What to work on: Below are several records. Retype exactly those lines running from the one with "ram várias idéias" through the one with "ma-se 100% favela, além", end lines included, and no others.

(Provided entries begins)

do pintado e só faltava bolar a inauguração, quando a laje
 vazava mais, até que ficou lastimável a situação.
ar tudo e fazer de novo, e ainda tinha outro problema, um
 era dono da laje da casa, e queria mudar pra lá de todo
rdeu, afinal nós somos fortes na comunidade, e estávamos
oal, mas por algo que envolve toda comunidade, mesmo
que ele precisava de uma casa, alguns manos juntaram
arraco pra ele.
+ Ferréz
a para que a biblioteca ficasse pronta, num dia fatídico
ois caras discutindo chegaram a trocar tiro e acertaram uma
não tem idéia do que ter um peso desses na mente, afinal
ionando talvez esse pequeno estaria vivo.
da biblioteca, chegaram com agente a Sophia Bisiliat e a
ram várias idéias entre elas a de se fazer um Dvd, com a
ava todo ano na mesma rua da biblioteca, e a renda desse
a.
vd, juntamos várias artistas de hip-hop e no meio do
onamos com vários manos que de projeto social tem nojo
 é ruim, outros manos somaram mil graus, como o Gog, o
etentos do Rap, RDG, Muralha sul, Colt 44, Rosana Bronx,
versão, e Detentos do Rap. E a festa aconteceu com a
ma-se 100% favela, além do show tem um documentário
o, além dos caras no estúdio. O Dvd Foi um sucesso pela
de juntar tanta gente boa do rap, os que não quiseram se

(Provided entries ends)
(Provided entries begins)

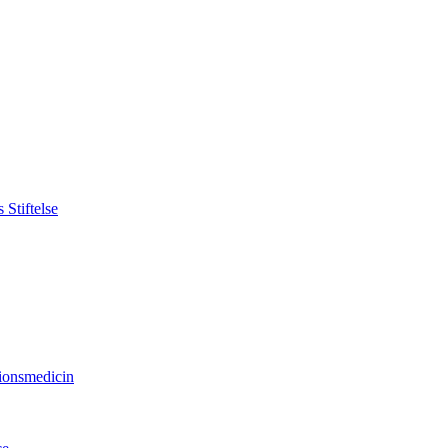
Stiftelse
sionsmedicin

(Provided entries ends)
(Provided entries begins)

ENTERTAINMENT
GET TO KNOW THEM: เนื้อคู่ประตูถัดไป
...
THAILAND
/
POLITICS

(Provided entries ends)

Your solution:
ram várias idéias entre elas a de se fazer um Dvd, com a
ava todo ano na mesma rua da biblioteca, e a renda desse
a.
vd, juntamos várias artistas de hip-hop e no meio do
onamos com vários manos que de projeto social tem nojo
 é ruim, outros manos somaram mil graus, como o Gog, o
etentos do Rap, RDG, Muralha sul, Colt 44, Rosana Bronx,
versão, e Detentos do Rap. E a festa aconteceu com a
ma-se 100% favela, além do show tem um documentário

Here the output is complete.